Records from a collection:
╔══

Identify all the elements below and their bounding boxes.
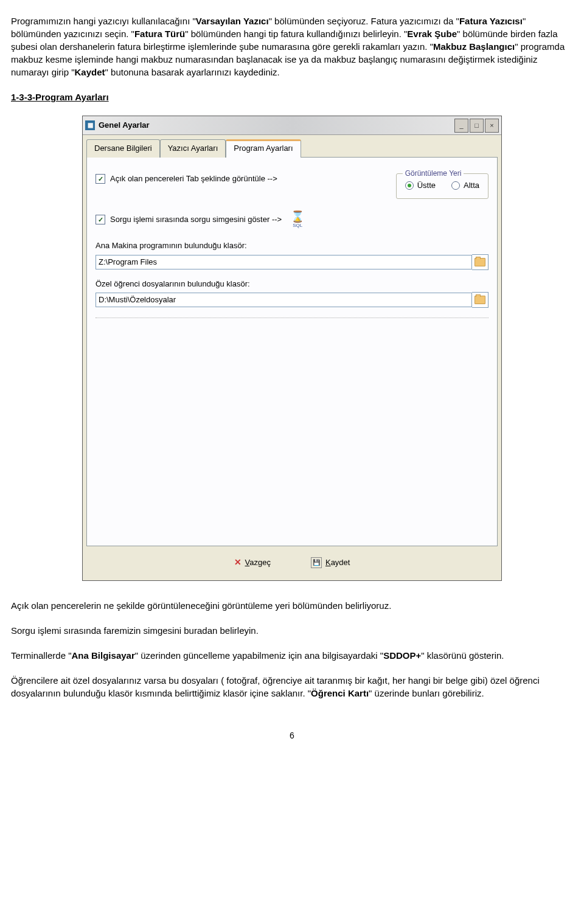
checkbox-sorgu-simgesi[interactable] (96, 215, 105, 224)
kaydet-suffix: aydet (331, 558, 350, 567)
page-number: 6 (11, 730, 573, 742)
section-heading: 1-3-3-Program Ayarları (11, 91, 573, 103)
vazgec-suffix: azgeç (249, 558, 271, 567)
ana-bilgisayar-bold: Ana Bilgisayar (72, 650, 135, 661)
p3b: " üzerinden güncelleme yapabilmeniz için… (135, 650, 383, 661)
save-icon: 💾 (311, 557, 322, 568)
genel-ayarlar-window: ▦ Genel Ayarlar _ □ × Dersane Bilgileri … (82, 116, 502, 581)
ana-makina-input[interactable]: Z:\Program Files (96, 255, 472, 269)
fatura-yazicisi: Fatura Yazıcısı (459, 16, 523, 26)
checkbox-sorgu-label: Sorgu işlemi sırasında sorgu simgesini g… (110, 214, 282, 225)
close-button[interactable]: × (485, 119, 499, 133)
ana-makina-label: Ana Makina programının bulunduğu klasör: (96, 240, 488, 251)
ozel-ogrenci-label: Özel öğrenci dosyalarının bulunduğu klas… (96, 279, 488, 290)
checkbox-tab-label: Açık olan pencereleri Tab şeklinde görün… (110, 173, 277, 184)
group-legend: Görüntüleme Yeri (403, 168, 464, 179)
browse-ozel-ogrenci-button[interactable] (472, 292, 488, 308)
para-3: Terminallerde "Ana Bilgisayar" üzerinden… (11, 649, 573, 662)
evrak-sube: Evrak Şube (407, 29, 457, 39)
sql-hourglass-icon: ⌛ SQL (288, 210, 307, 229)
radio-ustte-label: Üstte (417, 180, 436, 191)
folder-icon (474, 258, 485, 266)
fatura-turu: Fatura Türü (134, 29, 185, 39)
p4b: " üzerinde bunları görebiliriz. (369, 688, 484, 698)
para-2: Sorgu işlemi sırasında faremizin simgesi… (11, 624, 573, 637)
tab-yazici-ayarlari[interactable]: Yazıcı Ayarları (160, 139, 226, 158)
sql-text: SQL (293, 222, 302, 229)
tab-bar: Dersane Bilgileri Yazıcı Ayarları Progra… (86, 139, 501, 157)
p3c: " klasörünü gösterin. (421, 650, 504, 661)
cancel-icon: ✕ (234, 557, 242, 569)
para-1: Açık olan pencerelerin ne şekilde görünt… (11, 599, 573, 612)
dialog-footer: ✕ Vazgeç 💾 Kaydet (83, 550, 501, 580)
tab-dersane-bilgileri[interactable]: Dersane Bilgileri (86, 139, 160, 158)
sddop-bold: SDDOP+ (383, 650, 421, 661)
ozel-ogrenci-input[interactable]: D:\Musti\Özeldosyalar (96, 293, 472, 307)
intro-paragraph: Programımızın hangi yazıcıyı kullanılaca… (11, 15, 573, 78)
ogrenci-karti-bold: Öğrenci Kartı (311, 688, 369, 698)
para-4: Öğrencilere ait özel dosyalarınız varsa … (11, 674, 573, 700)
radio-altta-label: Altta (464, 180, 479, 191)
folder-icon (474, 296, 485, 304)
browse-ana-makina-button[interactable] (472, 254, 488, 270)
kaydet-button[interactable]: 💾 Kaydet (303, 554, 358, 572)
goruntuleme-yeri-group: Görüntüleme Yeri Üstte Altta (396, 173, 488, 199)
tab-panel: Açık olan pencereleri Tab şeklinde görün… (86, 157, 498, 546)
app-icon: ▦ (85, 120, 95, 130)
tab-program-ayarlari[interactable]: Program Ayarları (226, 139, 301, 158)
maximize-button[interactable]: □ (470, 119, 484, 133)
varsayilan-yazici: Varsayılan Yazıcı (196, 16, 269, 26)
vazgec-button[interactable]: ✕ Vazgeç (226, 554, 279, 572)
divider (96, 318, 488, 318)
window-title: Genel Ayarlar (99, 120, 453, 131)
titlebar: ▦ Genel Ayarlar _ □ × (83, 116, 501, 135)
minimize-button[interactable]: _ (454, 119, 468, 133)
radio-altta[interactable] (451, 181, 460, 190)
makbuz-baslangici: Makbuz Başlangıcı (433, 41, 515, 52)
checkbox-tab-goruntule[interactable] (96, 174, 105, 184)
kaydet-word: Kaydet (75, 67, 105, 77)
radio-ustte[interactable] (405, 181, 414, 190)
p3a: Terminallerde " (11, 650, 72, 661)
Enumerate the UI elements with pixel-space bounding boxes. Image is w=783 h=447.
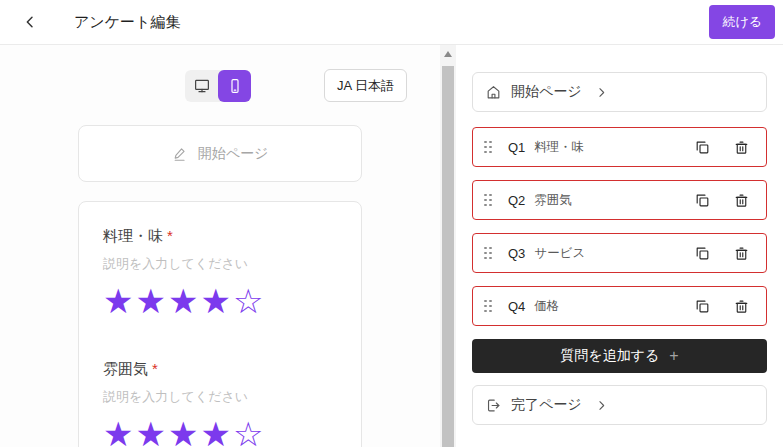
question-list-sidebar: 開始ページ Q1 料理・味 Q2 — [456, 45, 783, 447]
preview-scrollbar[interactable] — [440, 45, 456, 447]
desktop-view-button[interactable] — [185, 70, 218, 102]
copy-icon — [694, 139, 711, 156]
trash-icon — [733, 139, 750, 156]
mobile-icon — [226, 77, 244, 95]
copy-icon — [694, 298, 711, 315]
device-toggle — [185, 70, 251, 102]
question-label: サービス — [534, 245, 585, 262]
star-filled-icon[interactable]: ★ — [103, 416, 134, 447]
trash-icon — [733, 192, 750, 209]
delete-question-button[interactable] — [731, 296, 752, 317]
delete-question-button[interactable] — [731, 243, 752, 264]
header: アンケート編集 続ける — [0, 0, 783, 45]
continue-button[interactable]: 続ける — [709, 5, 775, 39]
preview-question-2: 雰囲気* 説明を入力してください ★★★★☆ — [103, 360, 337, 447]
star-filled-icon[interactable]: ★ — [135, 416, 166, 447]
star-rating: ★★★★☆ — [103, 416, 337, 447]
start-page-edit-card[interactable]: 開始ページ — [78, 125, 362, 182]
start-page-edit-label: 開始ページ — [198, 145, 269, 163]
star-empty-icon[interactable]: ☆ — [233, 283, 264, 320]
question-number: Q3 — [508, 246, 525, 261]
exit-icon — [485, 397, 502, 414]
end-page-row[interactable]: 完了ページ — [472, 385, 767, 425]
start-page-row[interactable]: 開始ページ — [472, 72, 767, 112]
scrollbar-thumb[interactable] — [442, 66, 454, 447]
required-asterisk: * — [152, 360, 158, 377]
question-title: 雰囲気* — [103, 360, 337, 379]
plus-icon: + — [669, 347, 678, 365]
copy-icon — [694, 245, 711, 262]
back-button[interactable] — [16, 8, 44, 36]
question-row-q3[interactable]: Q3 サービス — [472, 233, 767, 273]
delete-question-button[interactable] — [731, 137, 752, 158]
star-filled-icon[interactable]: ★ — [168, 283, 199, 320]
desktop-icon — [193, 77, 211, 95]
question-description-placeholder: 説明を入力してください — [103, 388, 337, 406]
scrollbar-up-arrow-icon[interactable] — [444, 51, 452, 57]
duplicate-question-button[interactable] — [692, 137, 713, 158]
star-rating: ★★★★☆ — [103, 283, 337, 320]
star-filled-icon[interactable]: ★ — [200, 416, 231, 447]
question-row-q1[interactable]: Q1 料理・味 — [472, 127, 767, 167]
copy-icon — [694, 192, 711, 209]
add-question-button[interactable]: 質問を追加する + — [472, 339, 767, 373]
question-row-q4[interactable]: Q4 価格 — [472, 286, 767, 326]
star-filled-icon[interactable]: ★ — [200, 283, 231, 320]
pencil-icon — [172, 145, 189, 162]
question-number: Q1 — [508, 140, 525, 155]
start-page-row-label: 開始ページ — [511, 83, 582, 101]
required-asterisk: * — [167, 227, 173, 244]
question-title: 料理・味* — [103, 227, 337, 246]
question-number: Q2 — [508, 193, 525, 208]
drag-handle-icon[interactable] — [484, 194, 492, 207]
language-selector[interactable]: JA 日本語 — [324, 69, 407, 102]
add-question-label: 質問を追加する — [560, 347, 659, 365]
question-number: Q4 — [508, 299, 525, 314]
trash-icon — [733, 298, 750, 315]
question-label: 料理・味 — [534, 139, 584, 156]
trash-icon — [733, 245, 750, 262]
question-label: 価格 — [534, 298, 559, 315]
drag-handle-icon[interactable] — [484, 247, 492, 260]
survey-preview-panel: JA 日本語 開始ページ 料理・味* 説明を入力してください ★★★★☆ 雰囲気… — [0, 45, 456, 447]
question-label: 雰囲気 — [534, 192, 572, 209]
star-empty-icon[interactable]: ☆ — [233, 416, 264, 447]
delete-question-button[interactable] — [731, 190, 752, 211]
end-page-row-label: 完了ページ — [511, 396, 582, 414]
question-description-placeholder: 説明を入力してください — [103, 255, 337, 273]
question-row-q2[interactable]: Q2 雰囲気 — [472, 180, 767, 220]
star-filled-icon[interactable]: ★ — [168, 416, 199, 447]
drag-handle-icon[interactable] — [484, 300, 492, 313]
home-icon — [485, 84, 502, 101]
survey-question-card: 料理・味* 説明を入力してください ★★★★☆ 雰囲気* 説明を入力してください… — [78, 201, 362, 447]
chevron-right-icon — [595, 86, 608, 99]
chevron-left-icon — [22, 14, 38, 30]
mobile-view-button[interactable] — [218, 70, 251, 102]
preview-question-1: 料理・味* 説明を入力してください ★★★★☆ — [103, 227, 337, 320]
duplicate-question-button[interactable] — [692, 243, 713, 264]
star-filled-icon[interactable]: ★ — [103, 283, 134, 320]
page-title: アンケート編集 — [74, 13, 180, 32]
duplicate-question-button[interactable] — [692, 190, 713, 211]
chevron-right-icon — [595, 399, 608, 412]
duplicate-question-button[interactable] — [692, 296, 713, 317]
drag-handle-icon[interactable] — [484, 141, 492, 154]
star-filled-icon[interactable]: ★ — [135, 283, 166, 320]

╚══

■ The problem
What the answer needs is every line from the data above with "fatura" in it.

■ The answer
fatura-yazicisi: Fatura Yazıcısı (459, 16, 523, 26)
fatura-turu: Fatura Türü (134, 29, 185, 39)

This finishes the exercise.